Overview

A computational social science project that constructed a dataset of 47,000+ US congressional bills by extracting legislative text and metadata from the 115th-117th Congresses. The project creates a “legislative graph” (linking sponsors, committees, and bill text) and establishes TF-IDF baseline models for policy area classification across 33 (highly imbalanced) policy classes, now hosted on Hugging Face to support reproducible political science research.

Features

Intelligent Data Acquisition

Standard APIs impose strict rate limits. I built a Selenium-based extraction engine to handle Congress.gov’s complex DOM structures.
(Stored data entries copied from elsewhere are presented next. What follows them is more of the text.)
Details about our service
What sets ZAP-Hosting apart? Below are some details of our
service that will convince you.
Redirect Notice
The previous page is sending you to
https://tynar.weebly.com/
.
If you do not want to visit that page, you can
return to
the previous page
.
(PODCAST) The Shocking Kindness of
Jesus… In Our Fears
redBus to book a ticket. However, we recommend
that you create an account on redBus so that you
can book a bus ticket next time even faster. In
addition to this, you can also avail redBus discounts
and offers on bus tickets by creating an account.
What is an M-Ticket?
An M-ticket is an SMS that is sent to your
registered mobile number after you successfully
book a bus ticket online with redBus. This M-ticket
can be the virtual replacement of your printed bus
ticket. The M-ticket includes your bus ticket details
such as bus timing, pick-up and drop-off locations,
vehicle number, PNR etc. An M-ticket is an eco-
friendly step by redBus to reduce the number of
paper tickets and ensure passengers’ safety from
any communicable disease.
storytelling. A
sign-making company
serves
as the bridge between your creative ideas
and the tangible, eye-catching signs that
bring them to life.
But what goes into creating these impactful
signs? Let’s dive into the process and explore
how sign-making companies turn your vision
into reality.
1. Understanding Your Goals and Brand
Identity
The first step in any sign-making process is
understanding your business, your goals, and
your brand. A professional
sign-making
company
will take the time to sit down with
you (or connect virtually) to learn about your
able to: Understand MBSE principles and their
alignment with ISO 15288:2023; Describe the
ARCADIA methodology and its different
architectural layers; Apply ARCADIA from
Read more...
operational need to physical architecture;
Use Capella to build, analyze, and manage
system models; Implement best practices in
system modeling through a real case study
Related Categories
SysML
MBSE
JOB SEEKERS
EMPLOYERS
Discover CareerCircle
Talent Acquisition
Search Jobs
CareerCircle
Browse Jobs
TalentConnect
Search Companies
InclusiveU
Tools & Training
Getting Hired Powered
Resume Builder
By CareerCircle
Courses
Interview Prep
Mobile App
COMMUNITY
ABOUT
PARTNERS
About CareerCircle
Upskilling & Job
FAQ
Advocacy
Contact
  • Optimization: Targeted aggregate endpoints (e.g., /all-info) to pull each bill’s text and metadata in fewer requests.
  • Resilience: Implemented a local caching layer to store raw HTML, separating the fetch step from the parse step. This made the parse step re-runnable without re-fetching, and minimized server load during iterative development.
  • Graph construction: Beyond simple text, the script extracts relational data including co-sponsorship networks, committee assignments, and related bill lineage.
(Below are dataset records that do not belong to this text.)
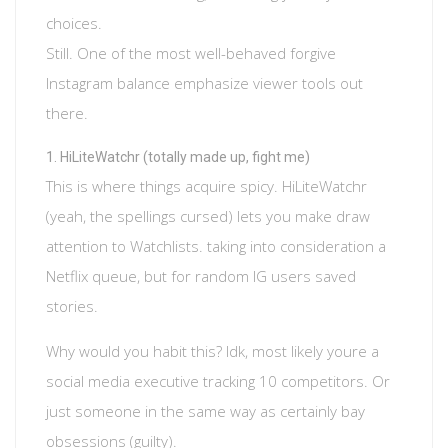
choices.
Still. One of the most well-behaved forgive
Instagram balance emphasize viewer tools out
there.
HiLiteWatchr (totally made up, fight me)
This is where things acquire spicy. HiLiteWatchr
(yeah, the spellings cursed) lets you make draw
attention to Watchlists. taking into consideration a
Netflix queue, but for random IG users saved
stories.
Why would you habit this? Idk, most likely youre a
social media executive tracking 10 competitors. Or
just someone in the same way as certainly bay
obsessions (guilty).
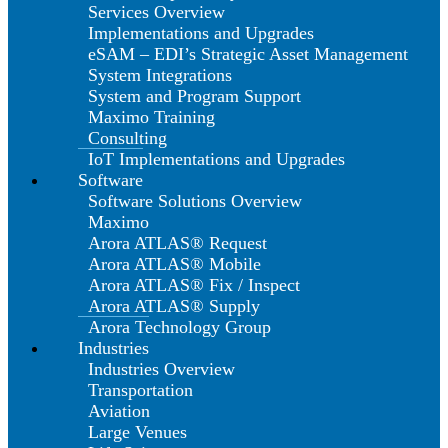
Services Overview
Implementations and Upgrades
eSAM – EDI’s Strategic Asset Management
System Integrations
System and Program Support
Maximo Training
Consulting
IoT Implementations and Upgrades
Software
Software Solutions Overview
Maximo
Arora ATLAS® Request
Arora ATLAS® Mobile
Arora ATLAS® Fix / Inspect
Arora ATLAS® Supply
Arora Technology Group
Industries
Industries Overview
Transportation
Aviation
Large Venues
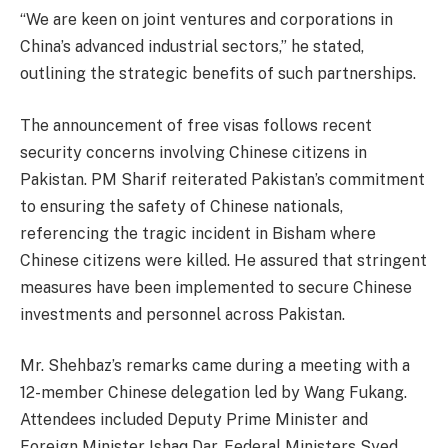
“We are keen on joint ventures and corporations in
China’s advanced industrial sectors,” he stated,
outlining the strategic benefits of such partnerships.
The announcement of free visas follows recent
security concerns involving Chinese citizens in
Pakistan. PM Sharif reiterated Pakistan’s commitment
to ensuring the safety of Chinese nationals,
referencing the tragic incident in Bisham where
Chinese citizens were killed. He assured that stringent
measures have been implemented to secure Chinese
investments and personnel across Pakistan.
Mr. Shehbaz’s remarks came during a meeting with a
12-member Chinese delegation led by Wang Fukang.
Attendees included Deputy Prime Minister and
Foreign Minister Ishaq Dar, Federal Ministers Syed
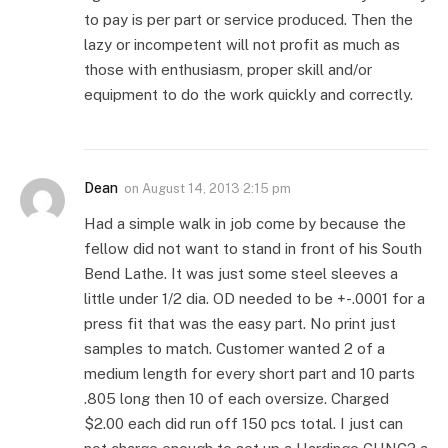
to pay is per part or service produced. Then the
lazy or incompetent will not profit as much as
those with enthusiasm, proper skill and/or
equipment to do the work quickly and correctly.
Dean
on
August 14, 2013 2:15 pm
Had a simple walk in job come by because the
fellow did not want to stand in front of his South
Bend Lathe. It was just some steel sleeves a
little under 1/2 dia. OD needed to be +-.0001 for a
press fit that was the easy part. No print just
samples to match. Customer wanted 2 of a
medium length for every short part and 10 parts
.805 long then 10 of each oversize. Charged
$2.00 each did run off 150 pcs total. I just can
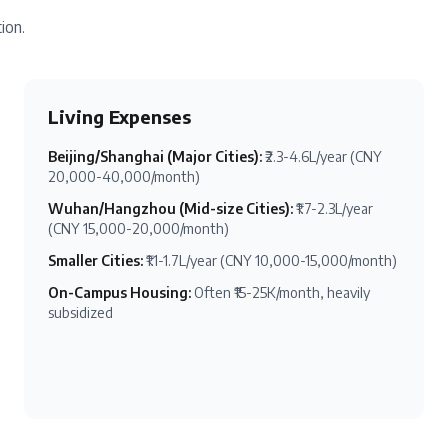
ion.
Living Expenses
Beijing/Shanghai (Major Cities)
:
₹2.3-4.6L/year (CNY
20,000-40,000/month)
Wuhan/Hangzhou (Mid-size Cities)
:
₹1.7-2.3L/year
(CNY 15,000-20,000/month)
Smaller Cities
:
₹1.1-1.7L/year (CNY 10,000-15,000/month)
On-Campus Housing
:
Often ₹15-25K/month, heavily
subsidized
Natural Language Processing

  • Corpus construction: Cleaned and normalized legislative text, removing procedural artifacts (e.g., “A BILL TO…”) to isolate semantic policy content.
  • Feature engineering: Utilized TF-IDF vectorization with N-gram analysis to capture legislative jargon.
  • Modeling: Benchmarked Naive Bayes, Logistic Regression, and gradient-boosted trees (XGBoost), reaching ~0.86 weighted F1 on bill summaries and up to ~0.89 on full text (cross-validated). Weighted F1, not raw accuracy, is the honest metric here: the 33 policy classes are severely imbalanced (Health has 5,911 bills; Social Sciences and History has 15).

Usage

The dataset is available on Hugging Face and can be loaded directly via the datasets library. The scraper can be run locally to fetch new bills.

Results

  • The “partisan vocabulary”: Feature importance analysis revealed distinct linguistic markers separating Democratic and Republican legislation, identifiable even without metadata.
  • Temporal drift: Policy priorities and terminology showed measurable shifts across congressional sessions (115th vs 117th).
  • Classification success: Simple linear models (Logistic Regression and Naive Bayes) proved effective at distinguishing policy domains, outperforming gradient-boosted trees on these sparse TF-IDF features and suggesting legislative language is highly structured.

Impact & Deliverables

  • Hugging Face dataset: Released a machine-readable, ML-ready dataset of modern bills (115th-117th Congresses) on Hugging Face for reproducible research.
  • Open source tooling: Published the scraper and parsing logic to allow others to extend the dataset to future congresses.
  • Academic benchmark: Establishing a clear baseline for “Government NLP” tasks, aiding in the automated transparency and monitoring of new legislation.